Requirement: From the data below, please reproduce exactly everything from the line that contains "Outras Notícias" down to the line that contains "apurar enriquecimento de Lucas", with both ends included.

Material for the task:
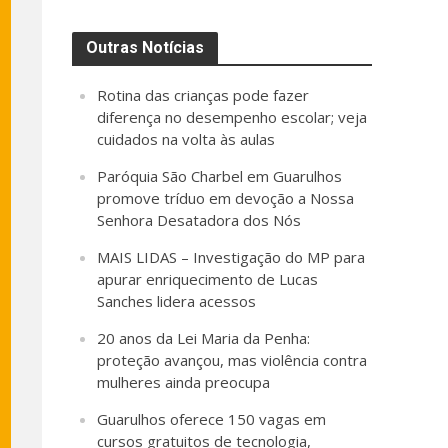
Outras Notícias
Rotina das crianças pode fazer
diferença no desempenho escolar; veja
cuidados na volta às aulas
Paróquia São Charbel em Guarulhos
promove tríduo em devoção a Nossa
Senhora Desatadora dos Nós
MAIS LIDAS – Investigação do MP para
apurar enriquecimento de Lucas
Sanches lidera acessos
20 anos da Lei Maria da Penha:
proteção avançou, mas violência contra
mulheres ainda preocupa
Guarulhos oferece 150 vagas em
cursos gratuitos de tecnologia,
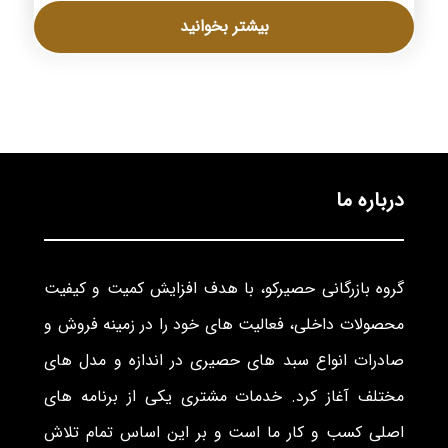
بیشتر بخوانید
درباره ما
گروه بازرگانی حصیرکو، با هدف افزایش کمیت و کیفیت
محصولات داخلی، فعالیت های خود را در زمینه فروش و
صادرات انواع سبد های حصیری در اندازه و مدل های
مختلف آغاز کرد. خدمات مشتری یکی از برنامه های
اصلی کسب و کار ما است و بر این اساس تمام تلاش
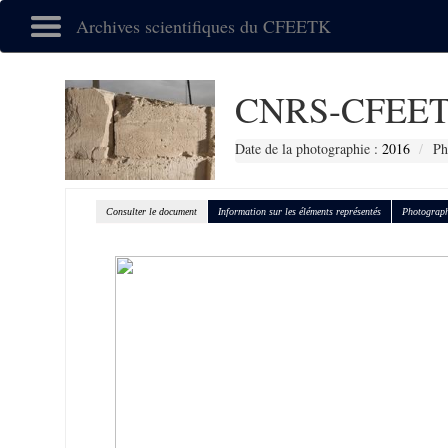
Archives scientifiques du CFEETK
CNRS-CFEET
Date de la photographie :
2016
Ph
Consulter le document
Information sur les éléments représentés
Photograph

...

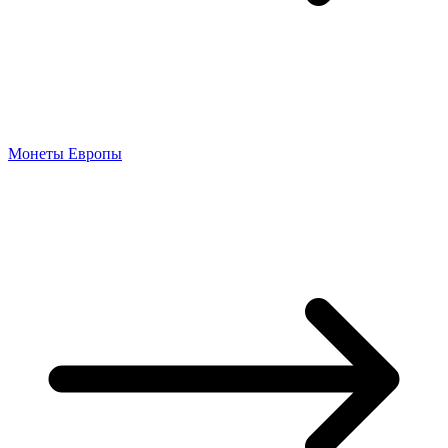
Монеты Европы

Exercise response:
Outras Notícias
Rotina das crianças pode fazer
diferença no desempenho escolar; veja
cuidados na volta às aulas
Paróquia São Charbel em Guarulhos
promove tríduo em devoção a Nossa
Senhora Desatadora dos Nós
MAIS LIDAS – Investigação do MP para
apurar enriquecimento de Lucas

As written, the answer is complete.